LAWS(PVC)-1940-4-149

MOHUNT RATAN NARAYAN GIRI Vs. ASHUTOSH NUNDY

Decided On April 05, 1940
MOHUNT RATAN NARAYAN GIRI Appellant
V/S
ASHUTOSH NUNDY Respondents

JUDGEMENT

(1.) This is an appeal against an order of the learned District Judge of Howrah rejecting an application made by the appellant under the provisions of Order 22, Rule 10, Civil P.C., and a consequential order made on the following day. The suit has been brought by the plaintiffs under the provisions of Section 92, Civil P.C., in connexion with a well known math known as the Bhote Bagan Math in the District of Howrah. After the institution of the suit, the defendant abdicated and the appellant was installed on the Gadi with certain ceremonies. He filed the present application on a case that he has been legally installed and is now the mahant. The learned Judge rejected this claim and further expressed the opinion that, even if the claim were established, the application ought not to be allowed. We have heard interesting arguments on the question whether the appellant is the valid mahant of the math but in the view which we take of the case we expressly refrain from expressing any opinion. Almost as soon as the appeal was opened, it became apparent that there would be the greatest difficulty in allowing the application. The main prayers of the plaintiffs are that the defendant should be removed from office, that he should submit accounts, that a new mahant should be appointed and a scheme framed. The effect of allowing this application would be that the defendant would go out altogether and it would be impossible to try the suit as framed.
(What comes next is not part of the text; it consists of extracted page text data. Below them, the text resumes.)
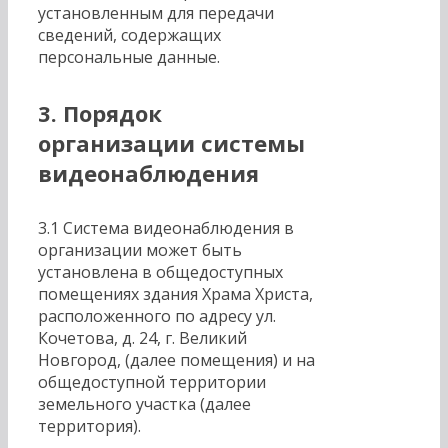
установленным для передачи
сведений, содержащих
персональные данные.
3. Порядок
организации системы
видеонаблюдения
3.1 Система видеонаблюдения в
организации может быть
установлена в общедоступных
помещениях здания Храма Христа,
расположенного по адресу ул.
Кочетова, д. 24, г. Великий
Новгород, (далее помещения) и на
общедоступной территории
земельного участка (далее
территория).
(2.) Two reasons were put forward for pressing the claim. It was said that the appellant is interested in securing the appointment. The mere fact that he has been installed as a result of the abdication of the defendant does not give him any higher claim to the appointment than he had before. The learned Judge is certainly entitled to appoint him and will probably do so if he is satisfied that he is the most suitable candidate. But it would be a disastrous thing to hold that the discretion of the learned Judge in the matter could in any way be affected by a voluntary abdication by the defendant pendente lite. The second reason put forward was an apprehension on behalf of the appellant that his claim will be seriously affected if it is not disposed of in the present suit. The question of his claim is entirely irrelevant to the present suit, and I am unable to understand how it could affect his claim. The appellant consented to a certain order upon which two rules were disposed of. It was agreed between him and the plaintiffs that the District Judge would make an inquiry as to his alleged title and that if the alleged title was made out the receiver would be discharged. I do not apprehend that this could in any way support a plea of res judicata. But if it could, the appellant should never have been given his consent. The learned Judge refused to add the appellant as a party on the ground that his object was to alter the scope of the suit. It is much easier to establish a case to be added as a party than a case under Order 22, Rule 10. When the former has failed it would be quite illogical to allow the latter. Finally, it was contended that the appellant is interested in the scheme that is to be settled. He may be so, and if he is, the learned Judge will no doubt pay attention to any submission he desires to make but such interest would in no way depend upon his alleged installation.

(3.) The consequential order is not subject to appeal at all. But inasmuch as it was entirely without jurisdiction, we propose to set it aside in revision. It appears that the learned Judge thought that he was giving effect to the consent order. I am certainly not prepared to say that his discretion would, in any way, be bound by a consent order in a case under Section 92, Civil P.C. But be that as it may, the learned Judge has gone far beyond the scope of the consent order. That order is to the effect that the receiver will remain in possession. The order of the learned Judge is to the effect that a person who is not a party to the suit and who may be either a tenant or a trespasser is to be forcibly ejected from certain rooms. The receiver is undoubtedly the receiver : but if he wishes to obtain vacant possession he must take proper legal steps against the appellant. The appeal is accordingly dismissed. The appellant will pay the costs of the plaintiffs and we assess the hearing fee at four gold mohurs. The defendant will pay his own costs. In the exercise of our powers of revision we set aside the order No. 236 made by the learned Judge on 22nd July, last. Sen, J.